Lewis recalled when she took the stand and looked Jones in the eye, she thought of her son, who was credited with saving lives by yelling “run” when the killer paused in his rampage within Sandy Hook Elementary School. “I hope that I did that incredible courage justice when I was able to confront Alex Jones, who is also a bully,” she said. “I hope that inspires other people to do the same.”
How much will Alex Jones end up paying? Are damages capped?
Reynal, Jones’ lead attorney, told the judge he will appeal and ask for a reduction in the damages. After the hearing, he said he thinks the punitive amount could be reduced to as little as $1.5 million, based on a Texas law capping punitive damages at $750,000 per plaintiff.
However, the plaintiffs’ attorney Mark Bankston said he believes he can challenge any attempt to reduce the damages. “We do not believe punitive damage caps are constitutional as applied to our case and will certainly litigate that issue if necessary,” Bankston told Bloomberg Law.
And despite the cap, Bankston still thinks damages will total at least $4.5 million, when you account for emotional distress and reputational damage, along with punitive damages. He plans to argue against lowering damages in bankruptcy court and notes that the other defamation trials will lead to additional damages.
“What this is heading towards is there is going to be a large set of plaintiffs who are going to be dividing up the corpse of Infowars in the bankruptcy state,” he said outside the courtroom Friday, according to a video posted on Twitter by Avery Travis, a reporter with KXAN News, an NBC station in Austin, Texas.
“Over the course of that process that can get very, very dangerous for Mr. Jones because there’s going to be a new level of financial scrutiny,” Bankston said.
What happened during the Alex Jones defamation trial?
After years of false hoax claims, Jones admitted under oath that the shooting was “100% real” and even shook hands with the parents.

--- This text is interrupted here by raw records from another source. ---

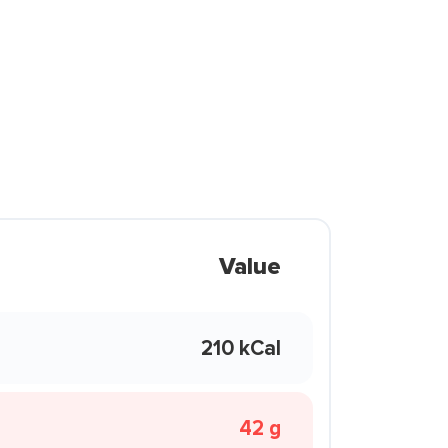
Value
210 kCal
42 g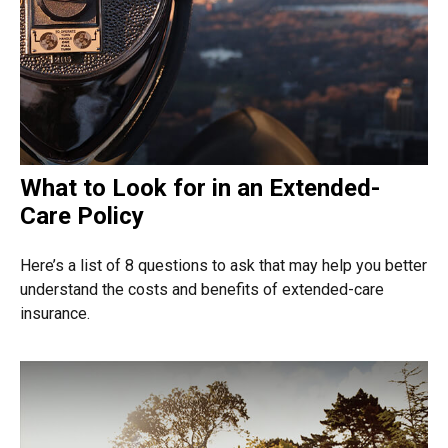
What to Look for in an Extended-
Care Policy
Here’s a list of 8 questions to ask that may help you better
understand the costs and benefits of extended-care
insurance.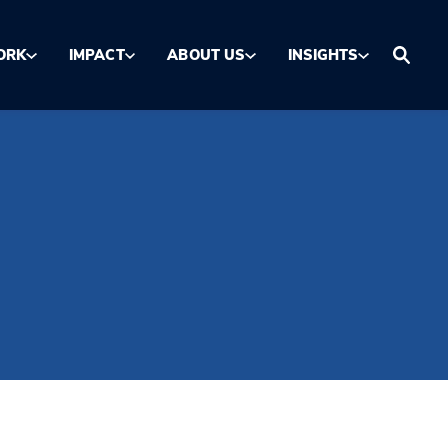
ORK
IMPACT
ABOUT US
INSIGHTS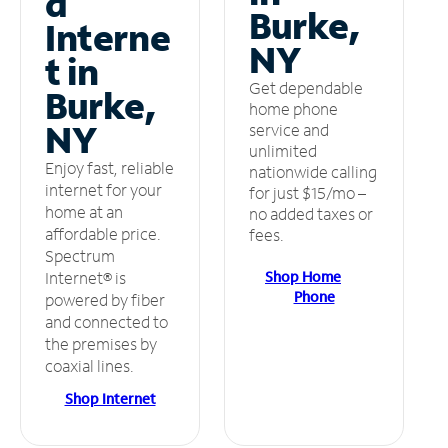
d
Burke,
Interne
NY
t in
Get dependable
Burke,
home phone
NY
service and
unlimited
Enjoy fast, reliable
nationwide calling
internet for your
for just $15/mo –
home at an
no added taxes or
affordable price.
fees.
Spectrum
Shop Home
Internet® is
Phone
powered by fiber
and connected to
the premises by
coaxial lines.
Shop Internet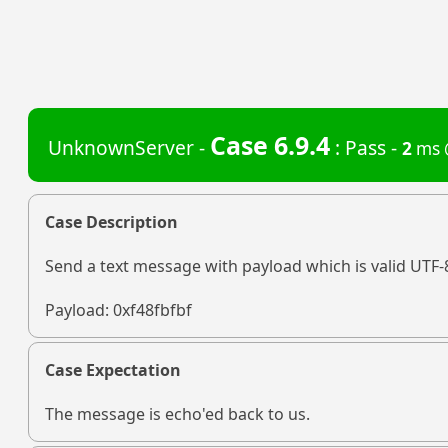
Case 6.9.4
UnknownServer -
: Pass -
2
ms 
Case Description
Send a text message with payload which is valid UTF-
Payload: 0xf48fbfbf
Case Expectation
The message is echo'ed back to us.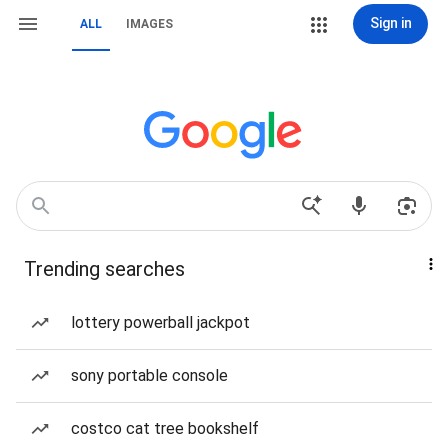
Sign in
ALL
IMAGES
Trending searches
lottery powerball jackpot
sony portable console
costco cat tree bookshelf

However, he still had some grandstanding moments in and outside the courtroom. On the trial’s first day, he arrived at the courthouse with “Save the 1st” written on silver tape over his mouth, a sign of his declaration that the trial represented a repression of his free speech rights.
Jones, who was not present for the verdict, often missed parts of the trial to do his daily Infowars program. During one show, he said the jury was pulled from a group of people who “don’t know what planet they live on.”
When in the courtroom, Jones was prone to speak out of turn. But Judge Maya Guerra Gamble cut him off when he held forth on conspiracies, ranging from the Sept. 11 terror attacks being staged to a fake effort of the United Nations on world depopulation.
“This,” the judge told him, “is not your show.”